8

1.6K 115 130
                                    

İyi okumalar Ziyagilerrr

---

Ertesi Gün

Sabah gözlerimi açtığımda içimde bir yük vardı. Derin bir nefes alarak gözlerimi ovuşturdum ve yataktan kalktım. Yatağı topladıktan sonra odadan çıktım ve salona doğru ilerledim. 

"Atlas?" Diye seslendim. "Mutfaktayım." Diye karşı bir ses gelince mutfağa geçtim.

Kapıyı açıp içeri girdiğimde, Atlas'ı mutfağın ortasında yemek hazırlarken buldum. Ona "Yardımcı olabilir miyim?" Diye sordum, kendimi teklif ederek. Atlas gülümsedi ve başını salladı. "Teşekkür ederim, Öykü ama ben hallederim. Sen sadece dinlenmeye odaklan." Dedi nazikçe.

Büyük ısrarını kabul ederek bir sandalyeye oturdum. Kahvaltı masasına göz gezdirdim. Masada duran sosisliden bir tanesini elime alıp ağzıma attım. Atlas bana dönüp "Emir'i kontrol eder misin? Ateşi var gibiydi." Dedi.

Hızla ayağa kalktım ve "Tabii, hemen kontrol ederim." Dedim. "Odasında."

Mutfaktan ayrılarak Emir'in yanına gittim. Elimi Emir'in yanağına koydum. Normal bir sıcaklıkta değildi fakat daha iyi anlamak için ateş ölçeri aramaya çalıştım. Ev tam toparlanmadığı için eşyaların yerini tam olarak ezberleyemedim. 

Ateş ölçeri bulduktan sonra Emir'in alnına doğru götürüp düğmesine bastım.

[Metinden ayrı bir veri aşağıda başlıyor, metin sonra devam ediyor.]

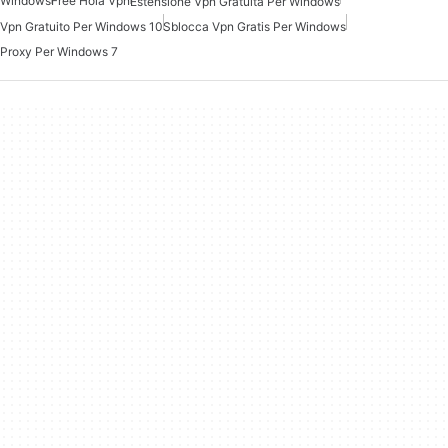
Windows
Free Hola Vpn
Estensione Vpn Gratuita Per Windows
Vpn Gratuito Per Windows 10
Sblocca Vpn Gratis Per Windows
Proxy Per Windows 7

Emir'in ateşi normalin üzerindeydi ve hafifçe huzursuz görünüyordu. Yanında bulunan battaniyeyi üzerinden çektim. "Annecim, ateşin çıkmış." Dedim. 

Emir'in sıcaklığını tekrar kontrol ettim ve ateşinin hâlâ yüksek olduğunu fark ettim. Endişeyle beşiğinden kaldırarak kucağıma aldım. Emir'le beraber mutfağa doğru indim. "Sevgilim, ateşi var." Diye Atlas'a seslendim.

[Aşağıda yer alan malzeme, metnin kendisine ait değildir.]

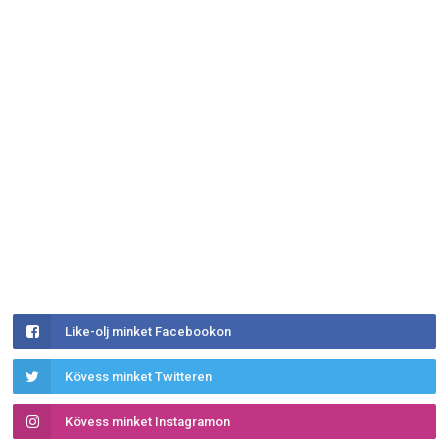
Like-olj minket Facebookon
Kövess minket Twitteren
Kövess minket Instagramon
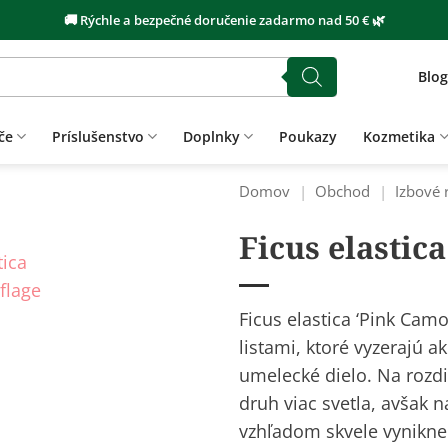
🚚 Rýchle a bezpečné doručenie zadarmo nad 50 € 🌿
Blog
če
Príslušenstvo
Doplnky
Poukazy
Kozmetika
Domov
|
Obchod
|
Izbové 
Ficus elastic
Ficus elastica ‘Pink Cam
listami, ktoré vyzerajú 
umelecké dielo. Na rozdi
druh viac svetla, avšak 
vzhľadom skvele vynikne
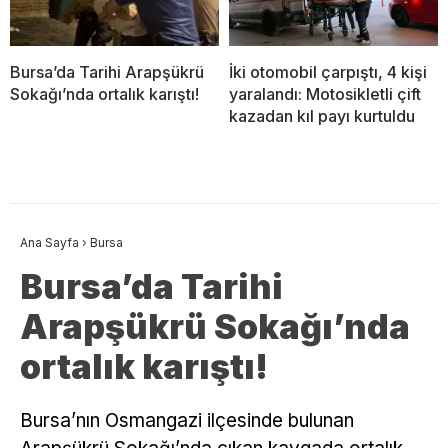
Bursa’da Tarihi Arapşükrü
İki otomobil çarpıştı, 4 kişi
Sokağı’nda ortalık karıştı!
yaralandı: Motosikletli çift
kazadan kıl payı kurtuldu
Ana Sayfa
›
Bursa
Bursa’da Tarihi
Arapşükrü Sokağı’nda
ortalık karıştı!
Bursa’nın Osmangazi ilçesinde bulunan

Atlas, telaşlı bir ifadeyle bana döndü ve hemen yanıma geldi. Emir'i kucağına alarak onun sıcaklığını kontrol etti. "Ne kadar yüksek?" Diye sordu, endişe dolu bir ses tonuyla.

"Çok fazla değil ama yine de sıcacık." Dedim. "Belki de bir doktora göstermemiz lazım."

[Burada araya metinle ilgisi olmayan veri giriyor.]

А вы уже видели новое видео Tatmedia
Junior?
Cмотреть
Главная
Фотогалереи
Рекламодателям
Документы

Atlas başını salladı. "Sen bir şeyler atıştır, aç karnına evden çıkma. Ben de o sırada Emir'in üstünü değişeyim." Masada duran sosisliden ağzıma bir tane attım. "Doydum ben." Dedim. Atlas bana bomboş bir yüz ifadesiyle bakındı. 

Atlas mutfaktan çıkacakken birdenbire bana bakındı. Yüzünde bir şeyin dönüp dolaşıp aklına gelmiş gibi bir ifade vardı. Ardından saate baktı ve sordu: "Senin bugün yayınevi ile görüşmen yok mu?"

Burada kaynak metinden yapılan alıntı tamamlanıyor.